3pm: Yes, everything is pretty much back to normal today, with no more Christmas classics playing on the radio or showing on the TV. Thoughts about getting my holiday homework done have returned to haunt me, as I have a couple of assignments due in at University in a couple of weeks time, and I have no real excuse not to start now. I will get it started eventually, I just don’t know when. The desperate search for distractions and reasons to procrastinate has begun. I pray to be relieved of this anxiety soon.
There’s really only one thing left to talk about this week: on Sunday I am flying to Edinburgh, where I will be celebrating the new year with a couple of friends. It will be just a holiday, a weekend away, but it’s important because it will be my first sober holiday. Three years ago I went to Edinburgh with my mother on holiday, and I practically drank through the whole weekend, meaning I don’t remember much about that weekend. This time I hope I’ll see and do a lot more in Edinburgh. I’m 99% excited about it. The only slight worry is that I won’t be able to cope with all the alcohol around me on New Year’s Eve. As everyone knows, the 31st of December is generally one big excuse for people to get as drunk as they possibly can. I may have made a mistake in deciding to spend the occasion far away from home, out in the open; I think it will be a lot of fun, though.
11pm: I will now write an honest account of what has happened today. Not that I was dishonest earlier, but I think that what I wrote this afternoon was perhaps slightly rushed. Until this evening it was not the best of days. Earlier on I had a minor online disagreement with somebody who I don’t even know. It was petty and trivial, so shouldn’t have mattered to me at all. But it did. For some reason I was hugely bothered by the disagreement, which sat with me all day. My feelings were hurt, and I could not stop a bitter resentment from developing. I realised almost straight away that an old pattern was repeating itself. The actual disagreement doesn’t matter: my reaction to it is the important thing. I chose to react in an alcoholic way today, as I spent hours wallowing in self pity, pride and arrogance. That’s right: I did have a choice in the matter, as I have always had a choice in how I feel about things.
To begin with, realising this made me feel worse. I have spent six weeks writing out every single resentment that’s ever occurred in my life for my step 4, and today I finally finished it; to be feeling resentful as I reached the end of step 4 didn’t make me feel good about the work I had done. Step 4 was supposed to free me from resentment; how could I be so angry about something unimportant on the very day that I finish the step?
Eventually I went through the theory behind step 4 and came to the conclusion that there would only be one way to undo my current resentment.
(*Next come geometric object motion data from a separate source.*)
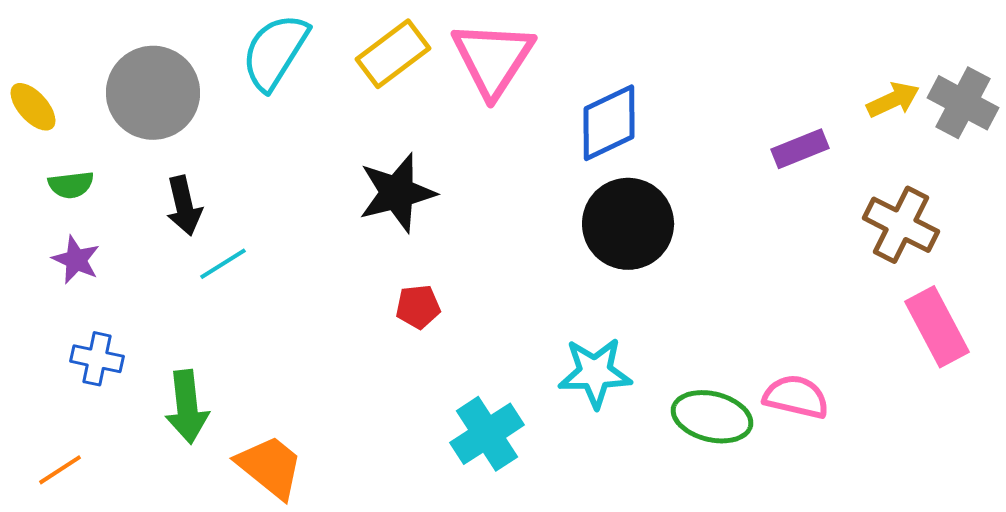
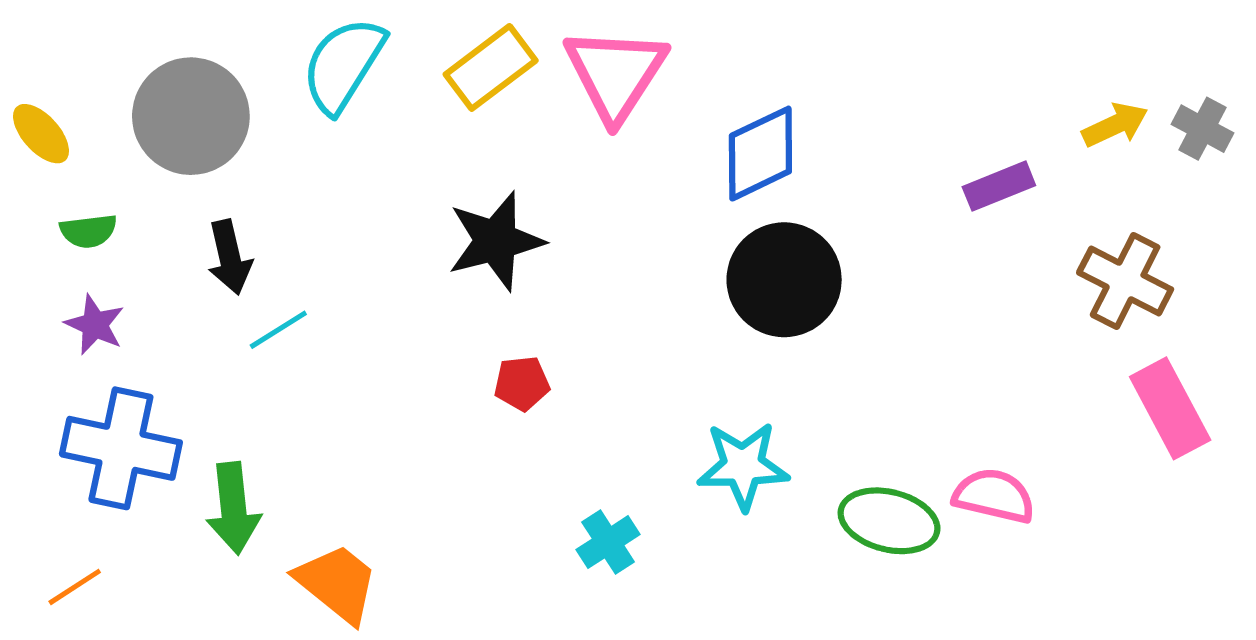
gray cross: (963, 103) -> (1202, 129), size x0.7
blue cross: (97, 359) -> (121, 448), size x1.8
cyan cross: (487, 434) -> (608, 542), size x0.7

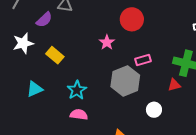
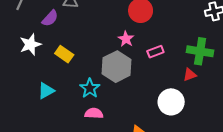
pink star: (107, 42) -> (126, 39), moved
gray hexagon: (125, 81) -> (117, 67), moved
white circle: (154, 110) -> (171, 102), size x1.6

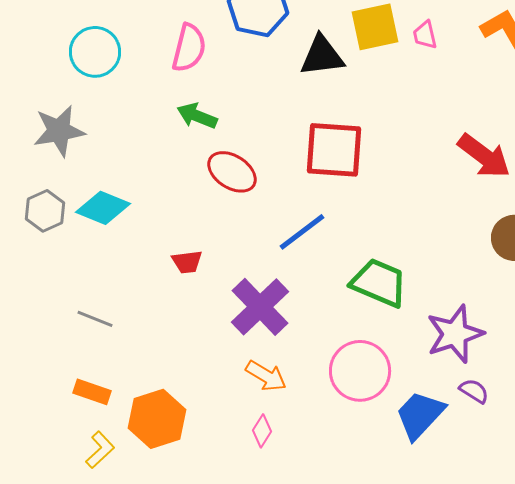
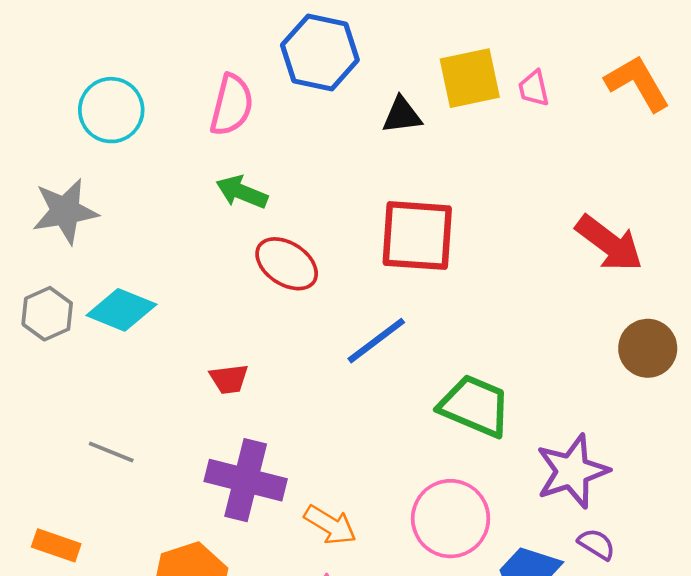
black triangle: (322, 56) -> (402, 115), size x0.7
purple cross: (260, 307) -> (246, 480), moved, turned -32
orange rectangle: (92, 392) -> (56, 545), moved

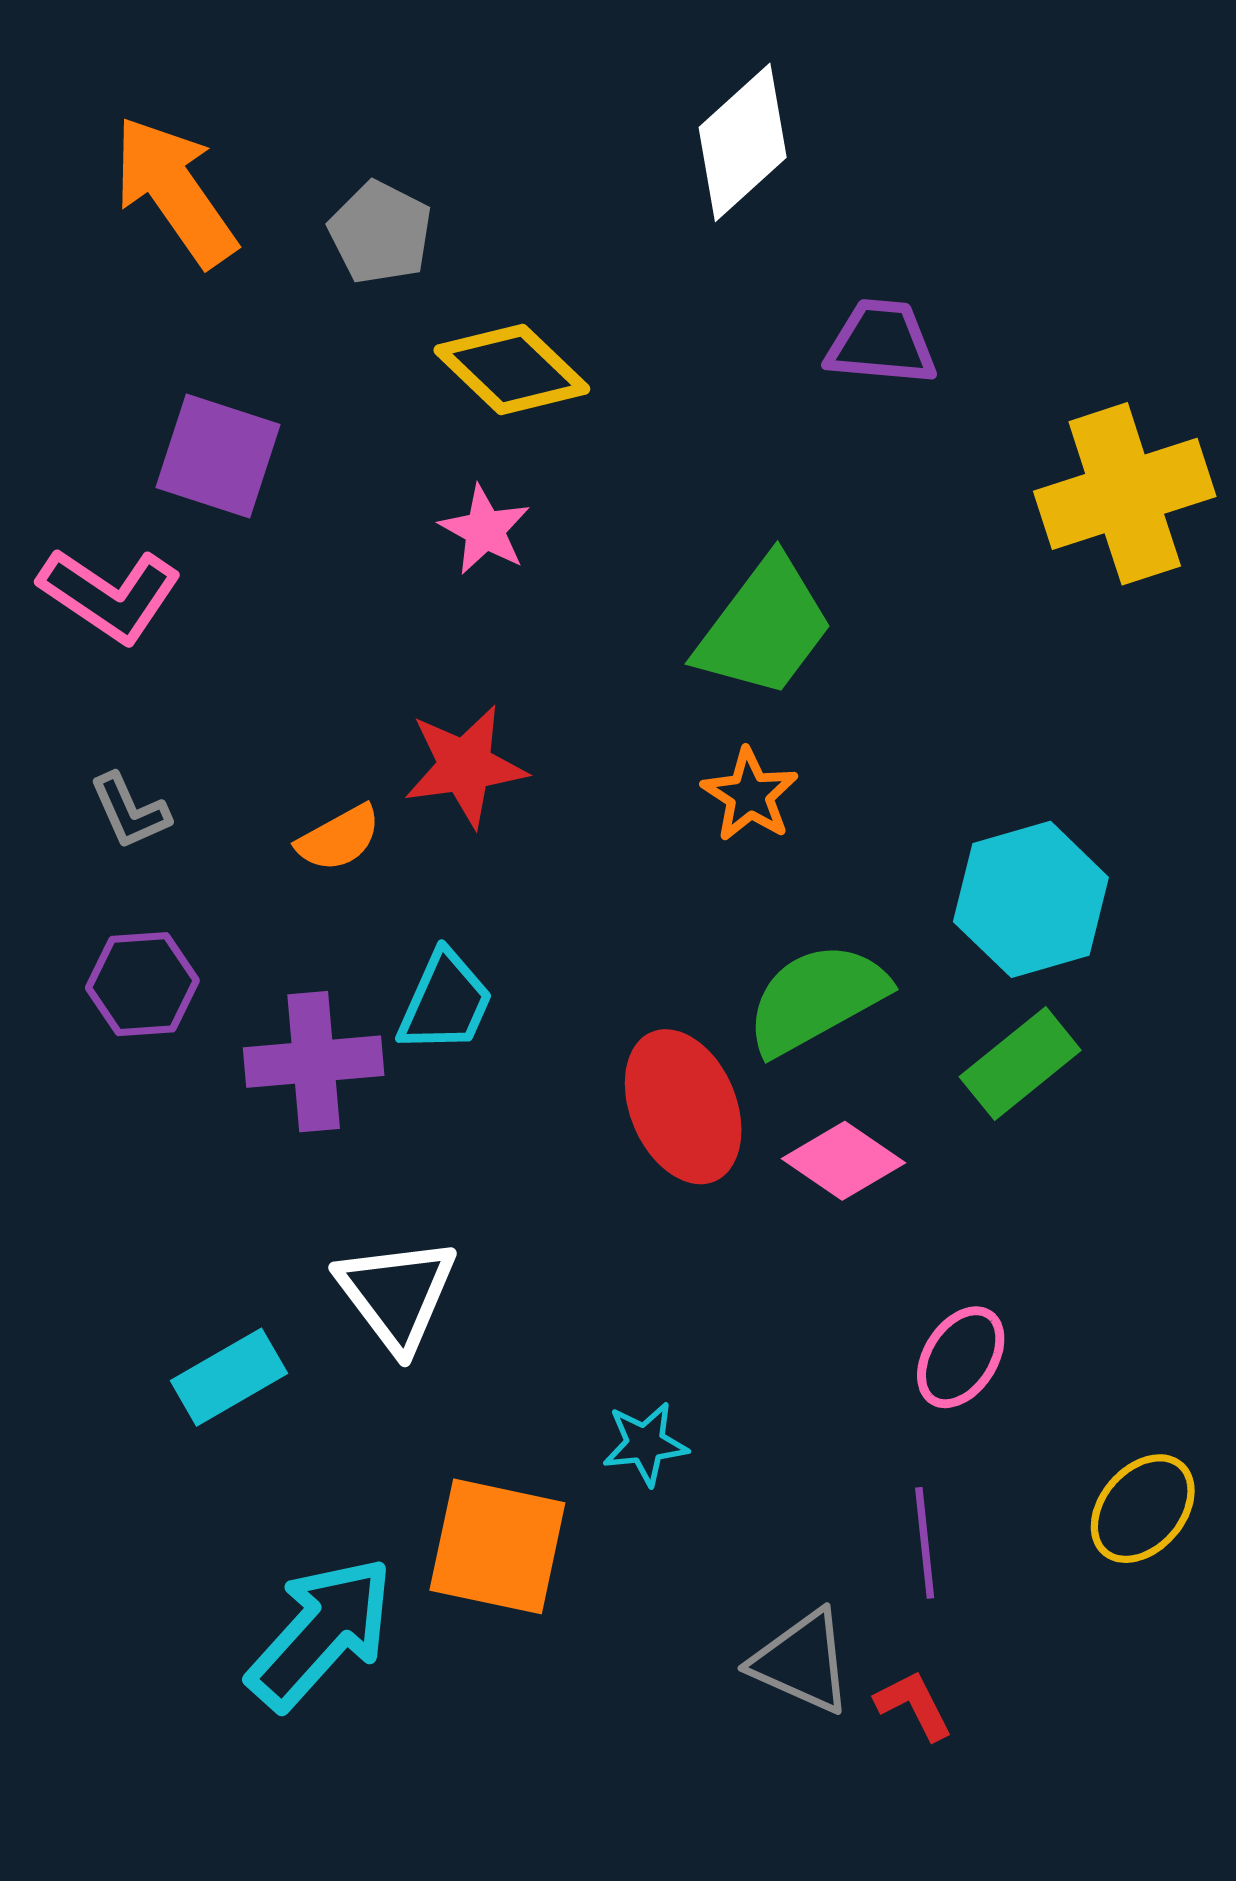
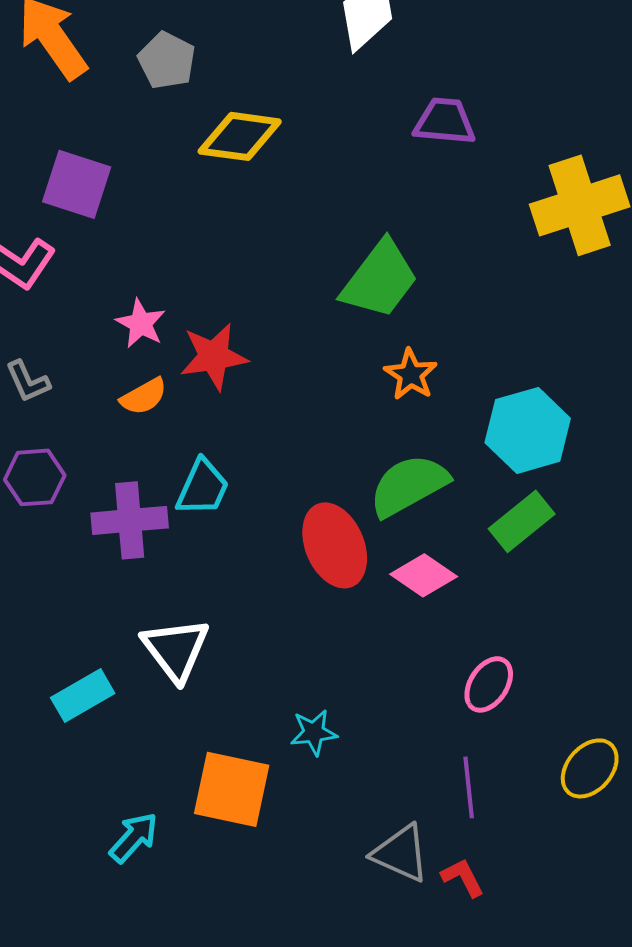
yellow diamond: (512, 369) -> (240, 136), turned -36
pink star: (485, 530) -> (141, 323), moved
orange star: (750, 795) -> (411, 374), moved
cyan arrow: (321, 1633) -> (134, 837), size x0.6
I would have to go to a meeting and share about it. Knowing the character defects which drive the resentment is only one part of the healing process – sharing honestly about the problem is the real cure. So I attended my third meeting this week, and when I got there I immediately felt ill at ease. The Thursday night meeting is not normally busy, which is why I like it, but today it was full of people, some of whom I didn’t know, and I instinctively isolated myself at the back of the room before anyone could nab me.
For most of the meeting I sat with my heart in my throat, dying to share but unable to because of the fear of what people would think of me. It’s been quite a while since I felt that uncomfortable in a meeting. I didn’t like not knowing everyone in the room this evening. Recently I’ve got used to knowing all the faces, and tonight found it unsettling to be around unknown entities. My five months in the fellowship haven’t been enough to convince me that no one in the rooms judges me, regardless of whether they know me or not. I still feel awkward around strangers, and that was tangible tonight.
Finally, in the last fifteen minutes of the meeting I forced myself to speak, and I said pretty much everything, because I was convinced that it would help. Whilst my heart pounded and my illness told me to keep quiet, my higher power screamed at me to get everything out in the open, to release every last drop of bitterness and resentment into the room so that it would no longer lay heavy on my chest. When it was all out, I could breathe again, and my heart stopped pounding, as it always does when I’ve shared.
After the meeting several people told me they had liked hearing me, and for the first time, I didn’t hesitate to believe them. Five months ago, I would have stood there thinking: “they’re not being sincere, they’re just making fun of me.” Tonight that thought didn’t even come into my mind. So tonight I’ve discovered that a few of the fundamental beliefs which were holding me back in life have actually changed. I no longer believe that people who don’t know me automatically dislike me; nor do I believe that I have the option not to share any more. I need to share, because it makes me better. The more often I can do it, the better.